What hints and tips would you give to someone looking to find a new GP in a new area?

*Word of mouth You need other peoples views on the practice they are in, maybe even chat to the receptionists ?

*I phoned the PCT in the area they will tell you all the doctors that are taking on new patients

*I'd ask how long wait for appointment and what the emergency pro is and last but not least do they have a Dr that understands Fibro

*Pct-primary care trust.

*Someone that actually listens and doesn't make you feel like you're crazy. They need to have a lot of knowledge about Fibro and be willing to learn more to help you.
As someone else has said, by word of mouth.

*Gp Receptionists, pop in and ask to speak with the practice managers, look for a big practice that offers a god variety of services, local chemists also tend to know of good GP's

*Some cool advice here, any more tips we can offer? my brains gone to mush now!

*I haven't been to a GP for years. I have taken the 'holistic' approach, diet, exercise, acupuncture, chiropractic and massage. I sort of have a beef with 'western medicine' so I guess that is why I don't have a GP.

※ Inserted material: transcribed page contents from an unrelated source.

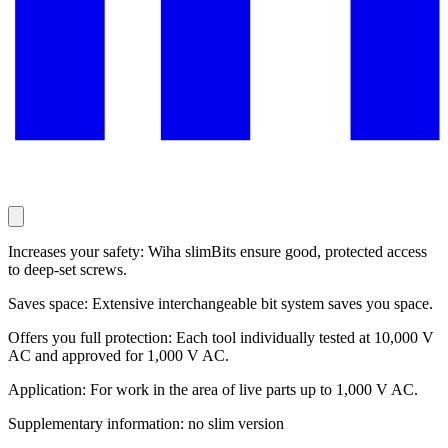
Increases your safety: Wiha slimBits ensure good, protected access
to deep-set screws.
Saves space: Extensive interchangeable bit system saves you space.
Offers you full protection: Each tool individually tested at 10,000 V
AC and approved for 1,000 V AC.
Application: For work in the area of live parts up to 1,000 V AC.
Supplementary information: no slim version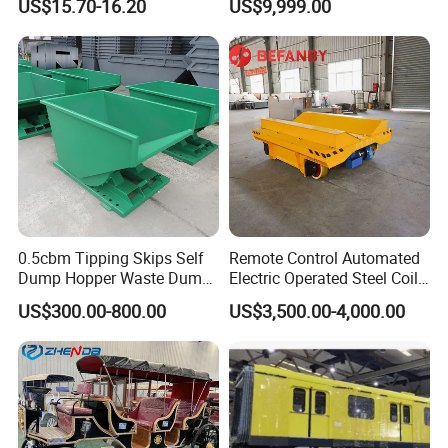
US$15.70-16.20
US$9,999.00
0.5cbm Tipping Skips Self
Remote Control Automated
Dump Hopper Waste Dump
Electric Operated Steel Coil
Container Forklift Bin Self
Transfer Cart on Rails
US$300.00-800.00
US$3,500.00-4,000.00
Tipping Dumpster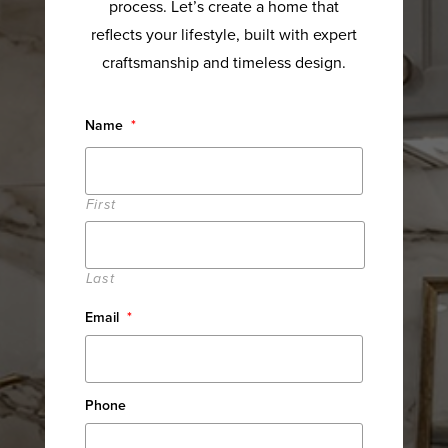
process. Let’s create a home that
reflects your lifestyle, built with expert
craftsmanship and timeless design.
Name
*
First
Last
Email
*
Phone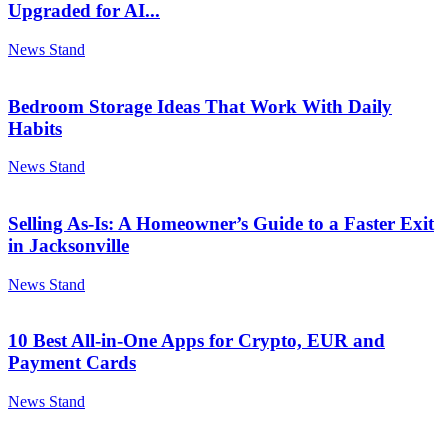
Upgraded for AI...
News Stand
Bedroom Storage Ideas That Work With Daily
Habits
News Stand
Selling As-Is: A Homeowner’s Guide to a Faster Exit
in Jacksonville
News Stand
10 Best All-in-One Apps for Crypto, EUR and
Payment Cards
News Stand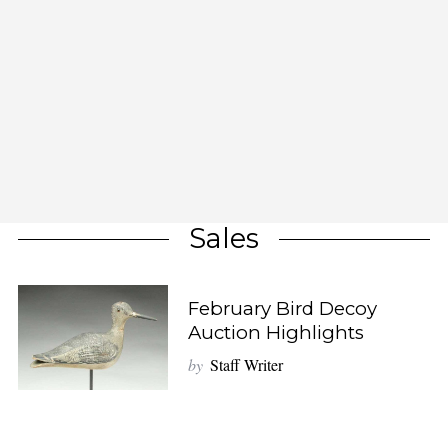
Sales
February Bird Decoy
Auction Highlights
by
Staff Writer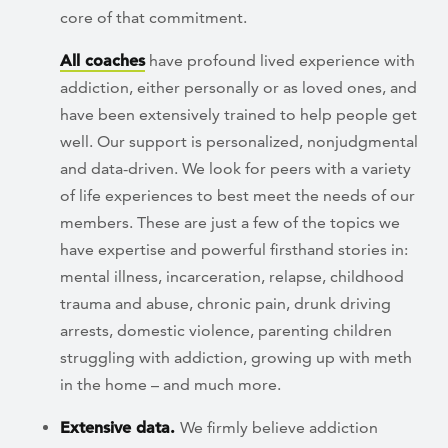
core of that commitment.
All coaches
have profound lived experience with
addiction, either personally or as loved ones, and
have been extensively trained to help people get
well. Our support is personalized, nonjudgmental
and data-driven. We look for peers with a variety
of life experiences to best meet the needs of our
members. These are just a few of the topics we
have expertise and powerful firsthand stories in:
mental illness, incarceration, relapse, childhood
trauma and abuse, chronic pain, drunk driving
arrests, domestic violence, parenting children
struggling with addiction, growing up with meth
in the home – and much more.
Extensive data.
We firmly believe addiction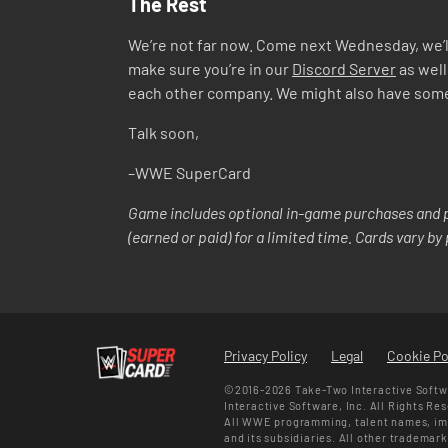
The Rest
We’re not far now. Come next Wednesday, we’ll
make sure you’re in our
Discord Server
as well
each other company. We might also have some co
Talk soon,
–WWE SuperCard
Game includes optional in-game purchases and p
(earned or paid) for a limited time. Cards vary b
Privacy Policy
Legal
Cookie Po
©2016-2026 Take-Two Interactive Softwa
Interactive Software, Inc. All Rights Re
All WWE programming, talent names, ima
and its subsidiaries. All other trademar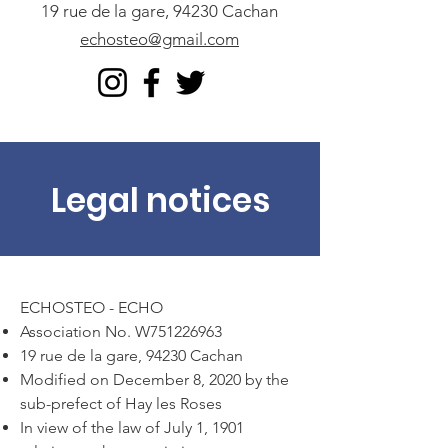
19 rue de la gare, 94230 Cachan
echosteo@gmail.com
Legal notices
ECHOSTEO - ECHO
Association No. W751226963
19 rue de la gare, 94230 Cachan
Modified on December 8, 2020 by the
sub-prefect of Hay les Roses
In view of the law of July 1, 1901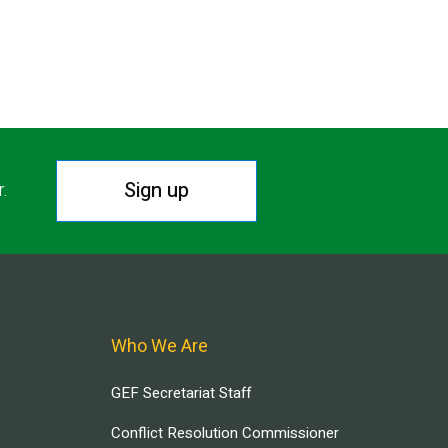
Sign up
r.
Who We Are
GEF Secretariat Staff
Conflict Resolution Commissioner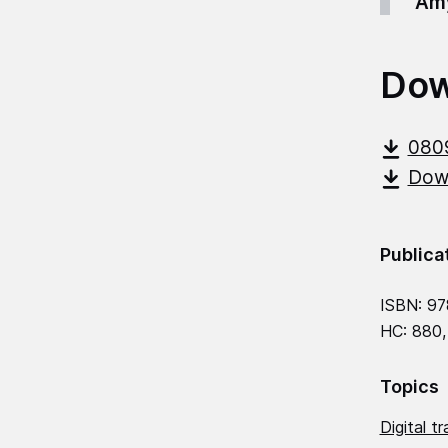
Amy
Dow
080
Down
Publica
ISBN: 97
HC: 880,
Topics
Digital t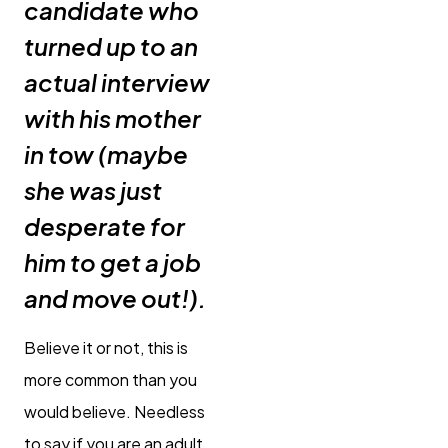
candidate who
turned up to an
actual interview
with his mother
in tow (maybe
she was just
desperate for
him to get a job
and move out!).
Believe it or not, this is
more common than you
would believe. Needless
to say if you are an adult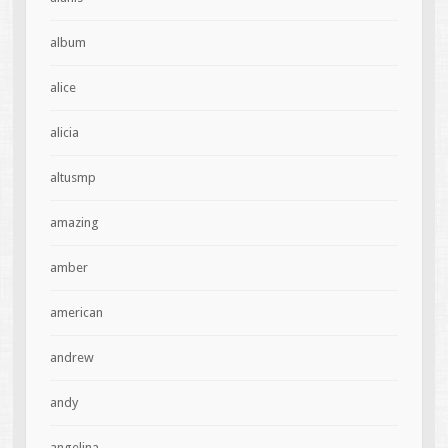
album
alice
alicia
altusmp
amazing
amber
american
andrew
andy
angelina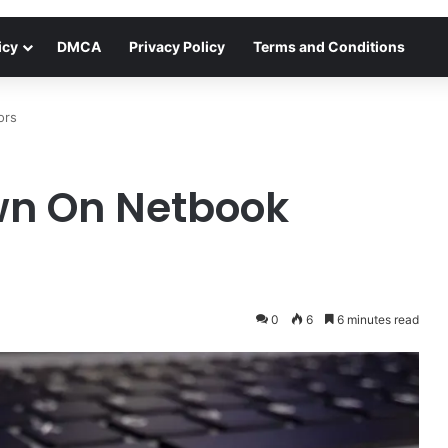
icy
DMCA
Privacy Policy
Terms and Conditions
ors
wn On Netbook
0
6
6 minutes read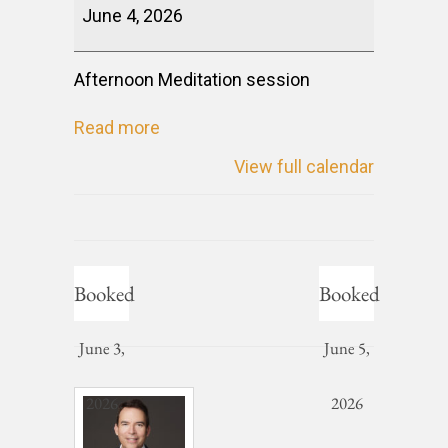
June 4, 2026
Afternoon Meditation session
Read more
View full calendar
Booked
Booked
June 3,
June 5,
2026
2026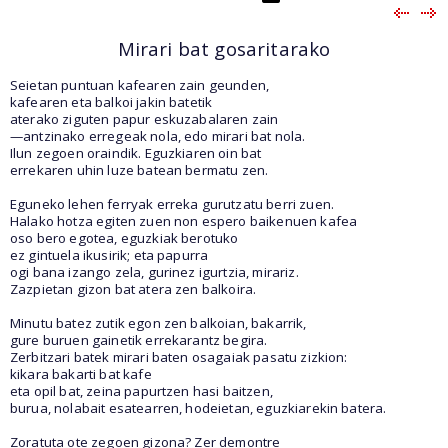
Mirari bat gosaritarako
Seietan puntuan kafearen zain geunden,
kafearen eta balkoi jakin batetik
aterako ziguten papur eskuzabalaren zain
—antzinako erregeak nola, edo mirari bat nola.
Ilun zegoen oraindik. Eguzkiaren oin bat
errekaren uhin luze batean bermatu zen.
Eguneko lehen ferryak erreka gurutzatu berri zuen.
Halako hotza egiten zuen non espero baikenuen kafea
oso bero egotea, eguzkiak berotuko
ez gintuela ikusirik; eta papurra
ogi bana izango zela, gurinez igurtzia, mirariz.
Zazpietan gizon bat atera zen balkoira.
Minutu batez zutik egon zen balkoian, bakarrik,
gure buruen gainetik errekarantz begira.
Zerbitzari batek mirari baten osagaiak pasatu zizkion:
kikara bakarti bat kafe
eta opil bat, zeina papurtzen hasi baitzen,
burua, nolabait esatearren, hodeietan, eguzkiarekin batera.
Zoratuta ote zegoen gizona? Zer demontre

*My doctor is really good but the other one there thinks Fibro is a myth and can be treated with paracetamol and the receptionists treat you like a druggie 3 times I've had to go and beg for my meds when my doctor is off so I would ask friend and neighbours.

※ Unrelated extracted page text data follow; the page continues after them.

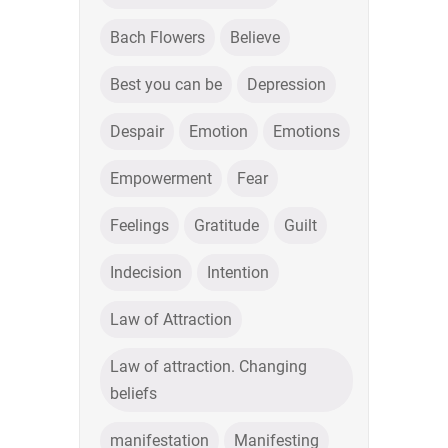
Bach Flowers
Believe
Best you can be
Depression
Despair
Emotion
Emotions
Empowerment
Fear
Feelings
Gratitude
Guilt
Indecision
Intention
Law of Attraction
Law of attraction. Changing
beliefs
manifestation
Manifesting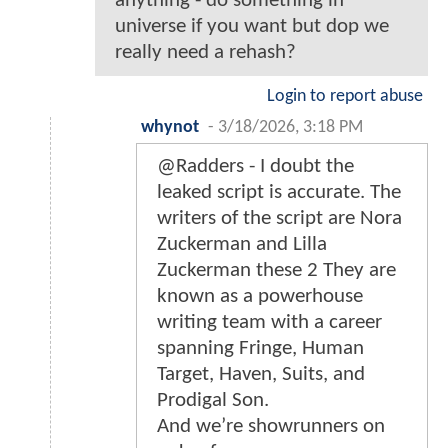
anything - do something in
universe if you want but dop we
really need a rehash?
Login to report abuse
whynot
-
3/18/2026, 3:18 PM
@Radders - I doubt the
leaked script is accurate. The
writers of the script are Nora
Zuckerman and Lilla
Zuckerman these 2 They are
known as a powerhouse
writing team with a career
spanning Fringe, Human
Target, Haven, Suits, and
Prodigal Son.
And we’re showrunners on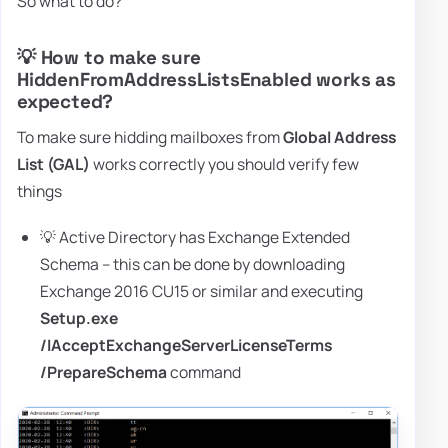
So what to do?
💡 How to make sure
HiddenFromAddressListsEnabled works as
expected?
To make sure hidding mailboxes from
Global Address
List (GAL)
works correctly you should verify few
things
💡 Active Directory has Exchange Extended
Schema – this can be done by downloading
Exchange 2016 CU15 or similar and executing
Setup.exe
/IAcceptExchangeServerLicenseTerms
/PrepareSchema
command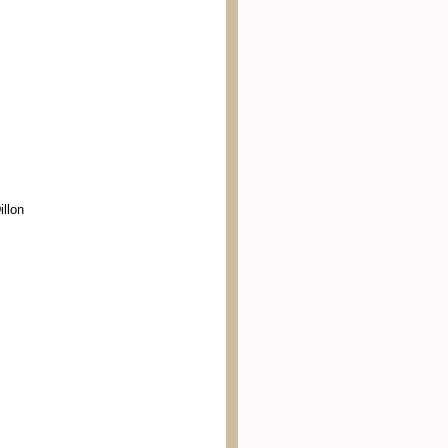
illon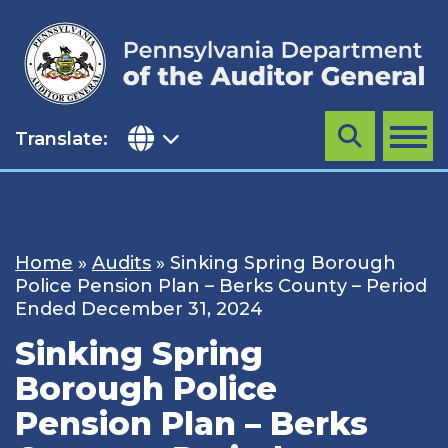
Skip
to
content
Translate:
Search
MENU
Home
»
Audits
»
Sinking Spring Borough
Police Pension Plan – Berks County – Period
Ended December 31, 2024
Sinking Spring
Borough Police
Pension Plan – Berks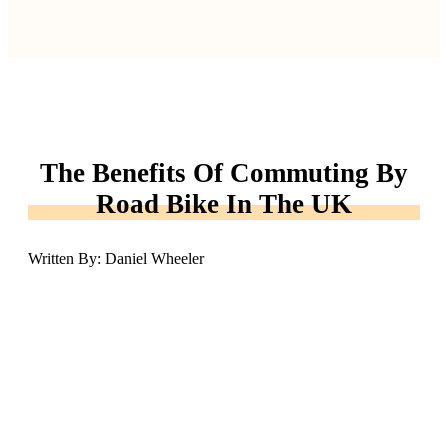
The Benefits Of Commuting By
Road Bike In The UK
Written By: Daniel Wheeler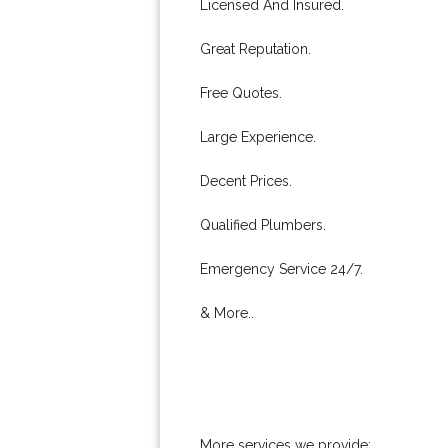
Licensed And Insured.
Great Reputation.
Free Quotes.
Large Experience.
Decent Prices.
Qualified Plumbers.
Emergency Service 24/7.
& More..
More services we provide: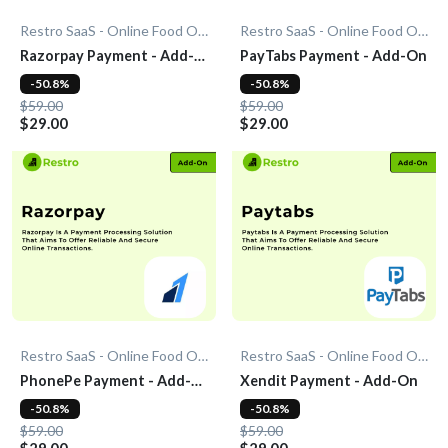
Restro SaaS - Online Food Ordering System
Restro SaaS - Online Food Ordering System
Razorpay Payment - Add-
PayTabs Payment - Add-On
On
-50.8%
-50.8%
$59.00
$59.00
$29.00
$29.00
Restro SaaS - Online Food Ordering System
Restro SaaS - Online Food Ordering System
PhonePe Payment - Add-
Xendit Payment - Add-On
On
-50.8%
-50.8%
$59.00
$59.00
$29.00
$29.00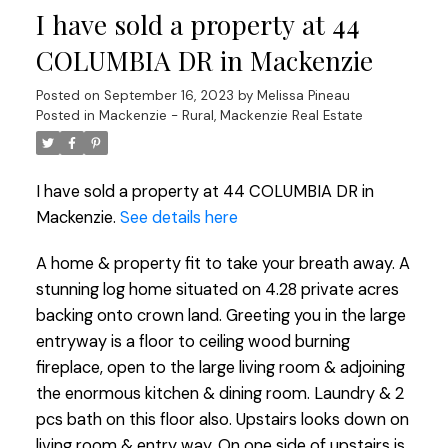
I have sold a property at 44
COLUMBIA DR in Mackenzie
Posted on
September 16, 2023
by
Melissa Pineau
Posted in
Mackenzie - Rural, Mackenzie Real Estate
I have sold a property at 44 COLUMBIA DR in
Mackenzie.
See details here
A home & property fit to take your breath away. A
stunning log home situated on 4.28 private acres
backing onto crown land. Greeting you in the large
entryway is a floor to ceiling wood burning
fireplace, open to the large living room & adjoining
the enormous kitchen & dining room. Laundry & 2
pcs bath on this floor also. Upstairs looks down on
living room & entry way. On one side of upstairs is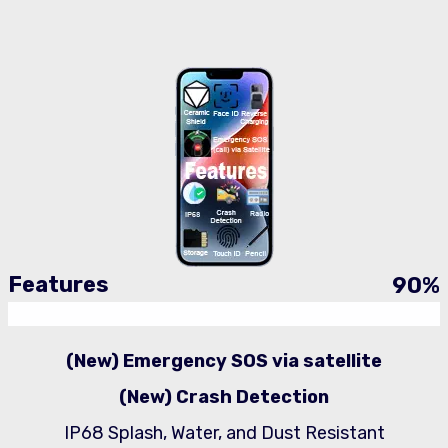
Features
90
%
(New) Emergency SOS via satellite
(New) Crash Detection
IP68 Splash, Water, and Dust Resistant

*After recently searching for a new GP, I can tell you the best thing to do is ask for one of the practice's doctor's to call you. Ask them their views regarding your type of CP. I've actually had doctors tell me straight out that they will not treat Fibro.

*Check out the "good doctor list" on www.co-cure.com

*I think that is a tricky one, I guess I would leave it to instinct and if you get no satisfaction then move on to another GP.

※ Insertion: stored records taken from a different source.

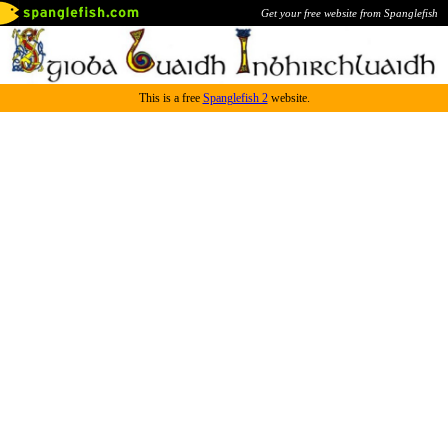
Get your free website from Spanglefish
This is a free
Spanglefish 2
website.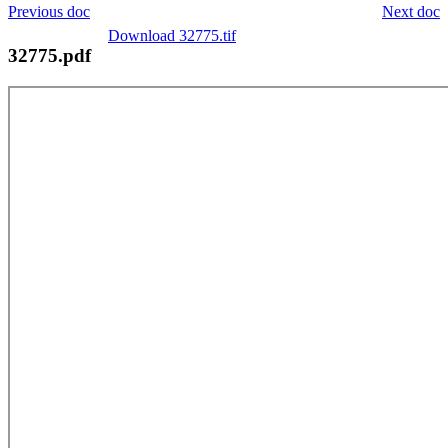
Previous doc
Next doc
Download 32775.tif
32775.pdf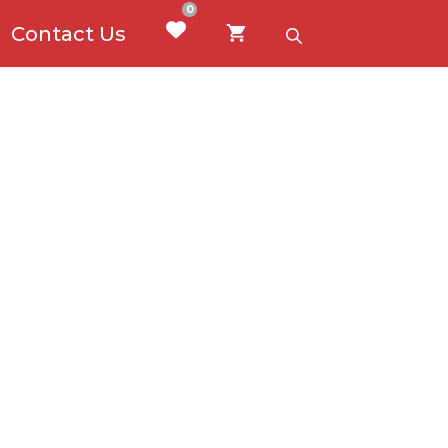
0
Contact Us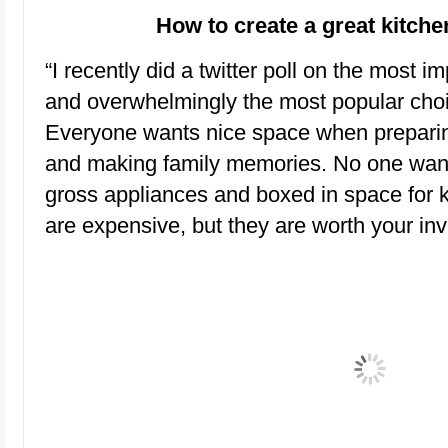
How to create a great kitch
“I recently did a twitter poll on the most 
and overwhelmingly the most popular choic
Everyone wants nice space when preparin
and making family memories. No one want
gross appliances and boxed in space for k
are expensive, but they are worth your in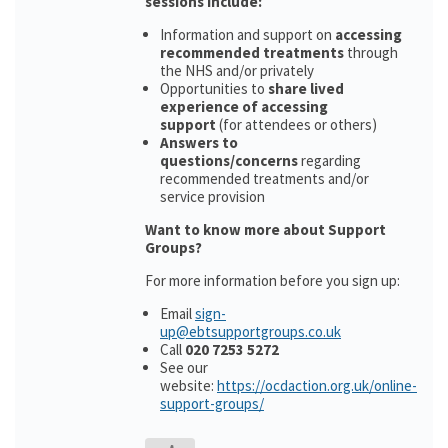
sessions include:
Information and support on
accessing
recommended treatments
through
the NHS and/or privately
Opportunities to
share lived
experience of accessing
support
(for attendees or others)
Answers to
questions/concerns
regarding
recommended treatments and/or
service provision
Want to know more about Support
Groups?
For more information before you sign up:
Email
sign-
up@ebtsupportgroups.co.uk
Call
020 7253 5272
See our
website:
https://ocdaction.org.uk/online-
support-groups/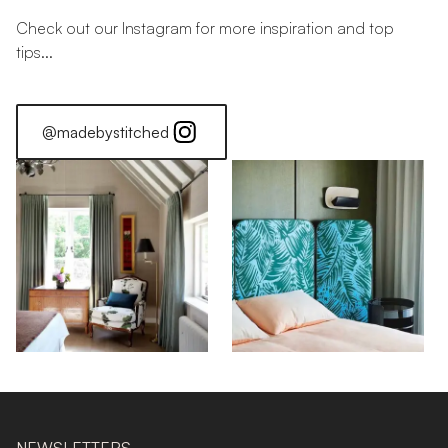
Check out our Instagram for more inspiration and top
tips...
@madebystitched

*Ask at the local FM or ME support group.

*I am currently going through this same thing. Even word of mouth, you will always find some people that don't like the recommended doctor. So what I have done is call the prospective doctor and set up a consult. I told the secretary that I didn't want to waste the doctor's time to find out that he or she couldn't help us (hubby and me) or to find out we didn't like them. All the ones I have called have understood and agree with me. All doctors can set up and bill a consult and once you meet if one or the other, you or them, doesn't hit it off or you find out that particular doctor can't help your health needs, that's the end of it. Doing it this way, you will be sure to find the doctor for you and your health needs.

*Ask the receptionist

*I will need to find a new GP when I move to Devon in July but there is only one practice where I am going so I am worried how I will get treated.

*I need to find a new GP mine sucks !

*I would urge anyone with a bad GP to move to a new one asap, your health can only suffer if you have a GP who isn't interested.

*Lots of good tips on here to help those looking,

*Our Gp new nothing of FM when we met him almost two years ago, I was his first FM patient, We agreed to learn together, with the added bonus of a lady working in the chemist attached to our GP, she also has FM, so between us we've taught him heaps and he now everyone for miles who has FM goes to see him. He's probably cursing us!

*sometimes having a GP who is willing to learn is every bit as valuable to you. It's your health so don't accept poor service

*Everyone I have seen in the past 9 years has sucked, I have given up.

*Talk to FM people and see if there's anyone they know in the new area who has a recommendation. Also check with the new insurance company to see who is "in network" and see what names are in both lists.

*Don't be afraid to stop going to a doctor you feel uncomfortable with. Take control of your care - don't leave it up to the doctors to know it all ... you know what is going on with your body better than anyone.

*Find someone who listens and believes your pain is real and works with you to try different combinations of meds to help you feel the best that you can--even though you'll always feel fatigued and pain.

*Easier said than done I believe!

*After what my pain doc said to me I think things are going to get worse with GP's, he told me that they have to have us in treated and out within 7 minutes so they have not got time for a complex illness like ours.